··· Data excerpts ···

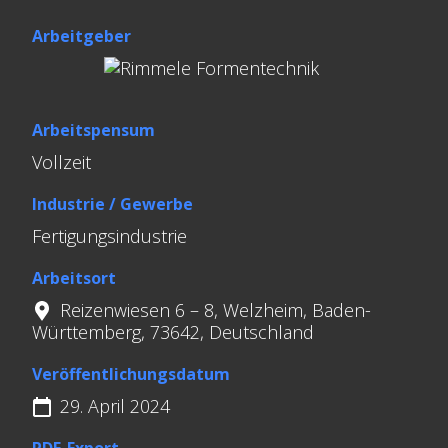
Arbeitgeber
Arbeitspensum
Vollzeit
Industrie / Gewerbe
Fertigungsindustrie
Arbeitsort
Reizenwiesen 6 – 8, Welzheim, Baden-
Württemberg, 73642, Deutschland
Veröffentlichungsdatum
29. April 2024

···

**Exercise requirements:**
Without including the pictures, copy all of the data exactly.

**Task response:**
Arbeitgeber
Arbeitspensum
Vollzeit
Industrie / Gewerbe
Fertigungsindustrie
Arbeitsort
Reizenwiesen 6 – 8, Welzheim, Baden-
Württemberg, 73642, Deutschland
Veröffentlichungsdatum
29. April 2024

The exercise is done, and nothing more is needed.